- Builders FirstSource added $650 mln in market cap after deal announcement
- JLL, Warburg own 25 pct each of the company
- JLL Fund II and Fund III sold stake in company to JLL Fund V and Warburg
Publicly traded Builders FirstSource added about $650 million in market valuation after its April 13 announcement to buy ProBuild Holdings for a total of $1.8 billion. The seller is Devonshire Investors, the private equity firm affiliated with FMR LLC, the parent company of Fidelity Investments.
In a sign that Wall Street appears to be placing bets on further growth, Sterne Agee upped its price target to $19 from $6 for Builders FirstSource stock, which traded at about $13.60 a share at press time. Prior to the deal, the stock traded at $6.90.

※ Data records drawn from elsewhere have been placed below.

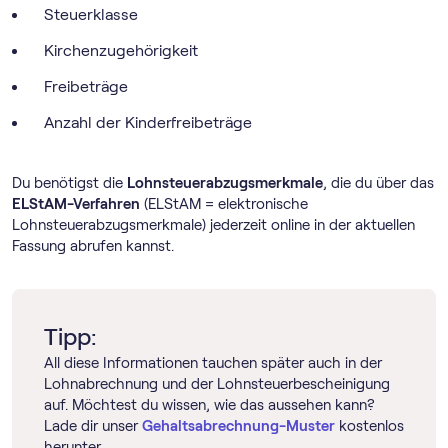
Steuerklasse
Kirchenzugehörigkeit
Freibeträge
Anzahl der Kinderfreibeträge
Du benötigst die
Lohnsteuerabzugsmerkmale
, die du über das
ELStAM-Verfahren
(ELStAM = elektronische
Lohnsteuerabzugsmerkmale) jederzeit online in der aktuellen
Fassung abrufen kannst.
Tipp:
All diese Informationen tauchen später auch in der
Lohnabrechnung und der Lohnsteuerbescheinigung
auf. Möchtest du wissen, wie das aussehen kann?
Lade dir unser
Gehaltsabrechnung-Muster
kostenlos
herunter.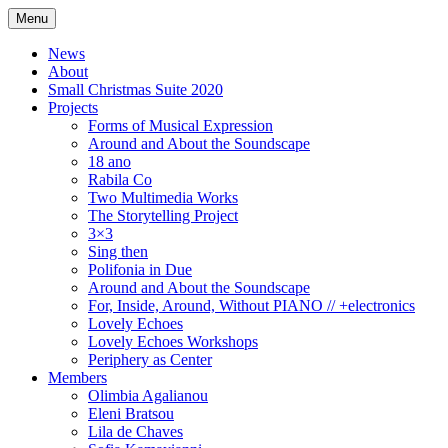
Skip
Menu
to
An Artistic Society from Athens, Greece
Spiza
content
News
About
Small Christmas Suite 2020
Projects
Forms of Musical Expression
Around and About the Soundscape
18 ano
Rabila Co
Two Multimedia Works
The Storytelling Project
3×3
Sing then
Polifonia in Due
Around and About the Soundscape
For, Inside, Around, Without PIANO // +electronics
Lovely Echoes
Lovely Echoes Workshops
Periphery as Center
Members
Olimbia Agalianou
Eleni Bratsou
Lila de Chaves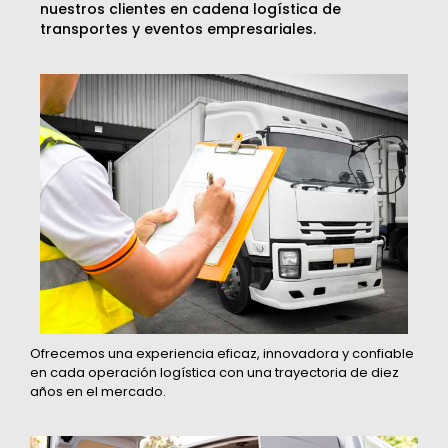
nuestros clientes en cadena logística de
transportes y eventos empresariales.
Ofrecemos una experiencia eficaz, innovadora y confiable
en cada operación logística con una trayectoria de diez
años en el mercado.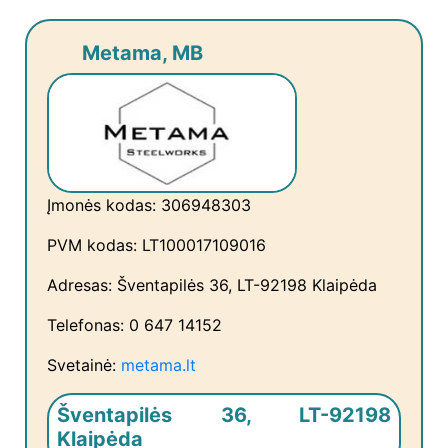
Metama, MB
Įmonės kodas: 306948303
PVM kodas: LT100017109016
Adresas: Šventapilės 36, LT-92198 Klaipėda
Telefonas: 0 647 14152
Svetainė:
metama.lt
Šventapilės 36, LT-92198
Klaipėda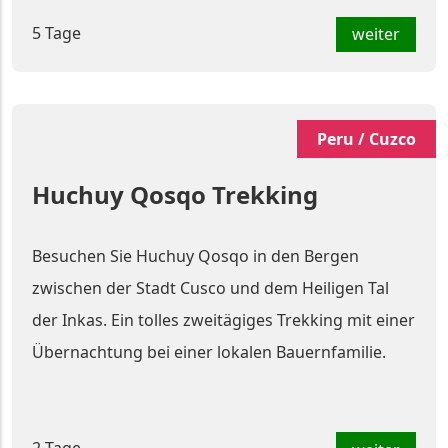
5 Tage
weiter
Peru / Cuzco
Huchuy Qosqo Trekking
Besuchen Sie Huchuy Qosqo in den Bergen
zwischen der Stadt Cusco und dem Heiligen Tal
der Inkas. Ein tolles zweitägiges Trekking mit einer
Übernachtung bei einer lokalen Bauernfamilie.
2 Tage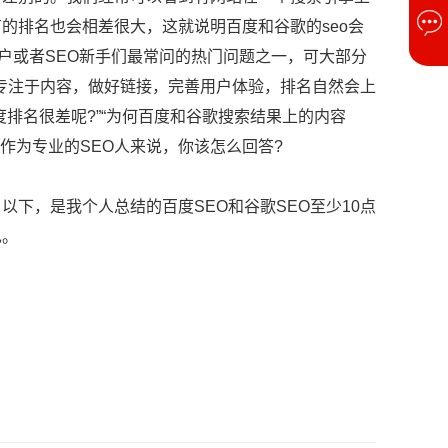
的排名也会相差很大，这就说明百度和谷歌的seo会
户或者SEO新手们最常问的热门问题之一，可大部分
要专注于内容，做好链接，完善用户体验，排名自然会上
排名很差呢?”“为何百度和谷歌搜索结果上的内容
作为专业的SEO人来说，你该怎么回答?
，是我个人总结的百度SEO和谷歌SEO至少10点
见。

Part of the richer valuation is tied to an expected $100 million to $120 million in annual cost savings at the combined company, which will emerge as one of the largest in the building products distribution space should the deal close as expected in the second half of 2015.
JLL Fund V paid $250 million for its stake in Builders FirstSource back in 2006, the second time a JLL fund invested in the company. Warburg Pincus also invested $250 million at the same time as JLL did. Each firm owns about 25 percent of the company and a chunk of it is owned by public equity holders.
JLL made a return on Builders FirstSource as part of its previous investment in the company. The firm launched Builders FirstSource in 1998 and invested a total of $228 million from JLL Partners Fund II and Fund III.
The company went public in 2005. JLL funds made about a 3.4x multiple of invested capital, with a 26.3 percent IRR, when they exited Builders FirstSource in 2006 to JLL Fund V and Warburg Pincus, according to a source.
The 2006 sale drew unanimous consent of LP advisory committees for the JLL funds, since the firm was selling a company from an older fund to a new one, the source said.
It’s unusual for a firm to sell a stake in a company to a successor fund because it may raise questions from investors about whether the selling fund sold for too little, or whether the buyer fund paid too much, said Daniel Evans, a partner at Ropes & Gray and a specialist in sponsor acquisitions.
“There are some potential conflicts, but the presence of Warburg Pincus as a third party could give people comfort” with this specific deal, he said.
A spokesman for JLL declined to comment.
Bet on the housing market
Builders FirstSource went public in 2005 and faced tough market conditions in the wake of the 2008 collapse of Lehman Brothers. The prospects for the combined company appear to be bright.
“We are confident that the substantial additional resources that ProBuild brings to Builders FirstSource will help drive significant value creation over the long-term,” according to a prepared statement from Paul Levy, founder of JLL Partners.
On a pro forma basis, the combined company would have net debt of $2.1 billion or about 5.6x net debt to adjusted EBITDA, after giving effect to projected $110 million of annual run-rate cost savings, the midpoint of the projected range, Builders FirstSource said.
The combined company is expected to de-lever through cost savings realization, earnings expansion, and strong free cash flow generation from operations, enhanced by the recovering housing sector and the utilization of tax assets, the company said.